═════ Data in this exercise ═════

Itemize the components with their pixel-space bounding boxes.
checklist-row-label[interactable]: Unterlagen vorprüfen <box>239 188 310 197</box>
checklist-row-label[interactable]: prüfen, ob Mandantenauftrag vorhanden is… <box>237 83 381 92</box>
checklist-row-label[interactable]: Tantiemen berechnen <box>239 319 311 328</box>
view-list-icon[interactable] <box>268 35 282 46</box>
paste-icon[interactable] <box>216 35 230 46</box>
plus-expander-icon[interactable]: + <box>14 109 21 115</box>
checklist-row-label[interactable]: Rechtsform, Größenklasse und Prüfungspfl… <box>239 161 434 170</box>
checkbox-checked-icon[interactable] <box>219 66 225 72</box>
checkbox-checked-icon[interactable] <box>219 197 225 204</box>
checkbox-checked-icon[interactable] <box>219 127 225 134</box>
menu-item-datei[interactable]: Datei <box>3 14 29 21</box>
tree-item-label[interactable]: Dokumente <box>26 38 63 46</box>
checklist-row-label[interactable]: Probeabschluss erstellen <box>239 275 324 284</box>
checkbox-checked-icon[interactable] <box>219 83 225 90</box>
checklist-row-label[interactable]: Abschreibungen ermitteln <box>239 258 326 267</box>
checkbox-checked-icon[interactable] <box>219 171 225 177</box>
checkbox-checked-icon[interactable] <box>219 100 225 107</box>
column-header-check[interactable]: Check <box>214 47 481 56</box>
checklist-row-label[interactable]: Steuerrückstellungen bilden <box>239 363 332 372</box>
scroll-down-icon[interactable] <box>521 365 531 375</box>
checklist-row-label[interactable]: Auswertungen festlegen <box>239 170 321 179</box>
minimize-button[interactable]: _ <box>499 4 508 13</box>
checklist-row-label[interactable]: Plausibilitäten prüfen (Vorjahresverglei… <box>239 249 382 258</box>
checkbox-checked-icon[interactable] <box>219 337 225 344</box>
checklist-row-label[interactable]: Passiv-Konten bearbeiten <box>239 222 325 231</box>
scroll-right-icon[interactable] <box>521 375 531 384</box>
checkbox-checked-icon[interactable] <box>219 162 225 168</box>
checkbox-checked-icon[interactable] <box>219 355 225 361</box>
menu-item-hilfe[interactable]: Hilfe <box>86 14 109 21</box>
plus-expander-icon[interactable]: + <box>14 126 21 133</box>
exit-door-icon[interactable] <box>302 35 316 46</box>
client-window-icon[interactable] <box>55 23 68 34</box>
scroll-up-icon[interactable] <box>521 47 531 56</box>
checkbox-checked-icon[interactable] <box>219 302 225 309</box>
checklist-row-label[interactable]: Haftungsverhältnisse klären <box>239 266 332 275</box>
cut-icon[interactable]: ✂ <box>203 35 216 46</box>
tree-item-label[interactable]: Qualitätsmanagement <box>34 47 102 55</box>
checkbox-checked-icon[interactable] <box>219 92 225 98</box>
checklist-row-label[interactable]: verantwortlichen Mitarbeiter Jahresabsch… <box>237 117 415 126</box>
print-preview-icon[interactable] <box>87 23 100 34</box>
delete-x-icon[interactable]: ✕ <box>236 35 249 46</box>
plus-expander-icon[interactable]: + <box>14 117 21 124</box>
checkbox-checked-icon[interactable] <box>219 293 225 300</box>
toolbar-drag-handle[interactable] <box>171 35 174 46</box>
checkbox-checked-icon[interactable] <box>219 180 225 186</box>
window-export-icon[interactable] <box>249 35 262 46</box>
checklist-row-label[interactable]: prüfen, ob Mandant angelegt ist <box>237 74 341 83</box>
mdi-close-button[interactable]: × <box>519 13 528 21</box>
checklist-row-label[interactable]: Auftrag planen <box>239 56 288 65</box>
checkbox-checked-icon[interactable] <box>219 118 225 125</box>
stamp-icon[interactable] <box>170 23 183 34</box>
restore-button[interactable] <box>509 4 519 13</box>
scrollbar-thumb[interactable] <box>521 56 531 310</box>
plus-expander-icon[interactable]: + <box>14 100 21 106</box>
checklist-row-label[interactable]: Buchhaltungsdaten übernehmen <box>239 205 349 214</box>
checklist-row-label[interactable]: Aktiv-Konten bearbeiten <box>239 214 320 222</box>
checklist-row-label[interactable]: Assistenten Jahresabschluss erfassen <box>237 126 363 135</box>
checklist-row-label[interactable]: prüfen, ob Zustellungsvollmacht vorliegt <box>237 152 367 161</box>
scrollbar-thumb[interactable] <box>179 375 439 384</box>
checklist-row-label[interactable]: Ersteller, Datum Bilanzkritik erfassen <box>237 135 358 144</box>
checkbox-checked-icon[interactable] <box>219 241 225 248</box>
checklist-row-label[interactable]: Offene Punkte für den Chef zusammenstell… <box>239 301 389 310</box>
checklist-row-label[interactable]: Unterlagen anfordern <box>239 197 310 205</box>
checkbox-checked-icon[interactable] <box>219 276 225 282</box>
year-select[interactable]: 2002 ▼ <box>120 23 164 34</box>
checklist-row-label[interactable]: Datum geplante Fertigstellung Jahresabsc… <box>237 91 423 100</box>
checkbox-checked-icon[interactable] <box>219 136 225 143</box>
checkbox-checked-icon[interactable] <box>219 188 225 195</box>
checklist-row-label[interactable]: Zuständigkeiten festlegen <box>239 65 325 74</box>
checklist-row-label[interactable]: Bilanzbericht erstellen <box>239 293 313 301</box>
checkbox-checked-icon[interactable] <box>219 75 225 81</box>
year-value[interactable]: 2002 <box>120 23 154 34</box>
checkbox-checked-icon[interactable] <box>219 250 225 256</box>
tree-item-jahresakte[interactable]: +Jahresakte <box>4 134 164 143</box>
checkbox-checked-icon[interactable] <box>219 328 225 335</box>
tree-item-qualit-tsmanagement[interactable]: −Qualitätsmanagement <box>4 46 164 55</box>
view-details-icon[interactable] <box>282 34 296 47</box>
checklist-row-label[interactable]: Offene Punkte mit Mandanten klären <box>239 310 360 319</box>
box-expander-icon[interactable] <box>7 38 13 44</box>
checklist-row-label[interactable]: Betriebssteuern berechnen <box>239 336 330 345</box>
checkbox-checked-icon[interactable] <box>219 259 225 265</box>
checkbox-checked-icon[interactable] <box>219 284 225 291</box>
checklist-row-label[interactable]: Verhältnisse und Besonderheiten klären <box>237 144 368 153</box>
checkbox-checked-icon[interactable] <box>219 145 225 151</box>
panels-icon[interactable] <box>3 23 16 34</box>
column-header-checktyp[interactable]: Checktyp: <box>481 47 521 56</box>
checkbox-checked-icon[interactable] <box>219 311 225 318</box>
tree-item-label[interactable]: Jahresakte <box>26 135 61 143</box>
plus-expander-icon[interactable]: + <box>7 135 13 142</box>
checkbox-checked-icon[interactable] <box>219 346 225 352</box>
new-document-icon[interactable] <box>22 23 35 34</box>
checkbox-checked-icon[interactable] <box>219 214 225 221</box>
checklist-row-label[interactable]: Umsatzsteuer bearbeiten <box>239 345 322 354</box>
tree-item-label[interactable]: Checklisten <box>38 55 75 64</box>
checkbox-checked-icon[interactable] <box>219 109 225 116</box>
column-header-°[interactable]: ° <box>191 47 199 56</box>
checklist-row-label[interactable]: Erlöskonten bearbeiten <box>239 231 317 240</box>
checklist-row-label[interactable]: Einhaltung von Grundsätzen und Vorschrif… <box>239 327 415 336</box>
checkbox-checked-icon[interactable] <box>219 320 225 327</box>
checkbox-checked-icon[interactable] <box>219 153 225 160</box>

═════

_What you should do_
Every line in the records above that contains the word "Offene" should be copied out.

_Solution to this exercise_
checklist-row-label[interactable]: Offene Punkte für den Chef zusammenstell… <box>239 301 389 310</box>
checklist-row-label[interactable]: Offene Punkte mit Mandanten klären <box>239 310 360 319</box>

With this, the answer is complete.